Every record below must come back exactly as written, with the images dropped.

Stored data
◆ ◆ ◆

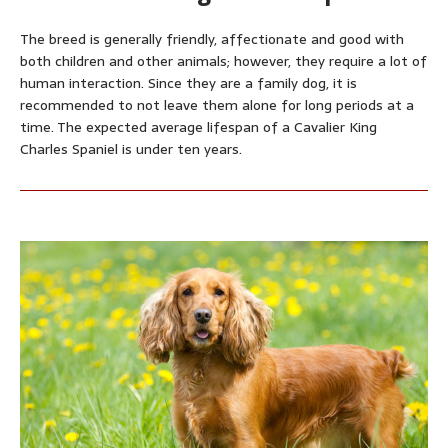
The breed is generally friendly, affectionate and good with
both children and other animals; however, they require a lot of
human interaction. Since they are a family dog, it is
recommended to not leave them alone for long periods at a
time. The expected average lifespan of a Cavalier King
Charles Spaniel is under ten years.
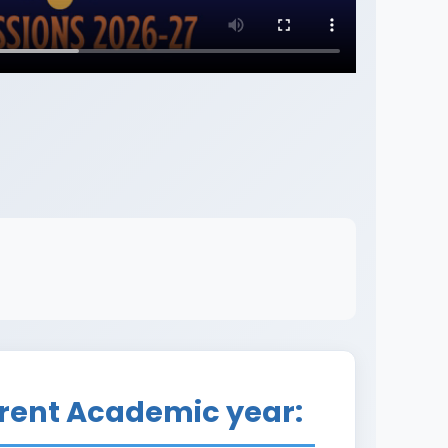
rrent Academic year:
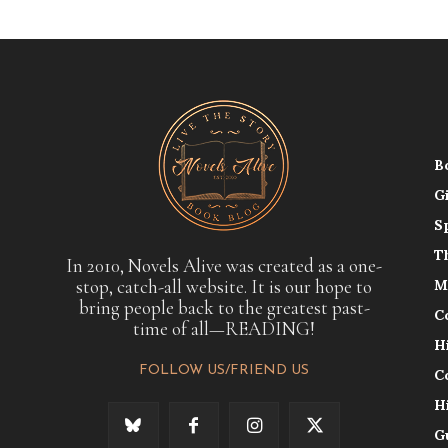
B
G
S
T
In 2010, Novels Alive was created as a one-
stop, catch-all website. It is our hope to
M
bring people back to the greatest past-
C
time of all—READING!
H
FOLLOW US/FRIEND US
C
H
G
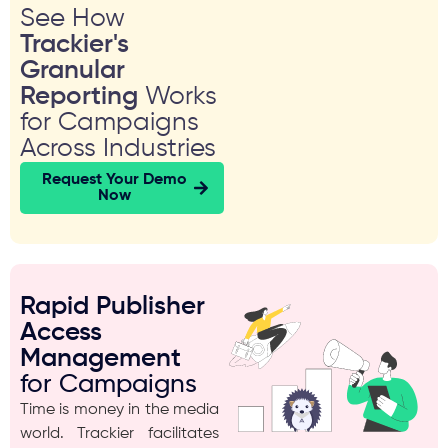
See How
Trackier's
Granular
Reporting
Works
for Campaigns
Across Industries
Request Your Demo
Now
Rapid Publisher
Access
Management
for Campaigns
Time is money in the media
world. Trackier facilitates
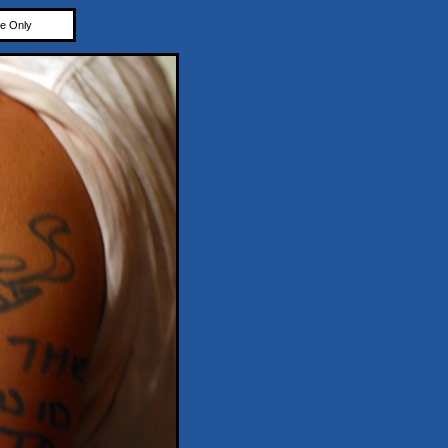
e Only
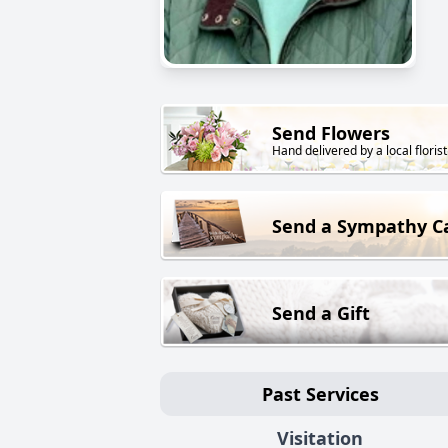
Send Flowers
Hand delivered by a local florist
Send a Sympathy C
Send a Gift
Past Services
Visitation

◆ ◆ ◆

◆ **Expected answer**
The breed is generally friendly, affectionate and good with
both children and other animals; however, they require a lot of
human interaction. Since they are a family dog, it is
recommended to not leave them alone for long periods at a
time. The expected average lifespan of a Cavalier King
Charles Spaniel is under ten years.
rrent Academic year:
B
G
S
T
In 2010, Novels Alive was created as a one-
stop, catch-all website. It is our hope to
M
bring people back to the greatest past-
C
time of all—READING!
H
FOLLOW US/FRIEND US
C
H
G
See How
Trackier's
Granular
Reporting
Works
for Campaigns
Across Industries
Request Your Demo
Now
Rapid Publisher
Access
Management
for Campaigns
Time is money in the media
world. Trackier facilitates
e Only
Send Flowers
Hand delivered by a local florist
Send a Sympathy C
Send a Gift
Past Services
Visitation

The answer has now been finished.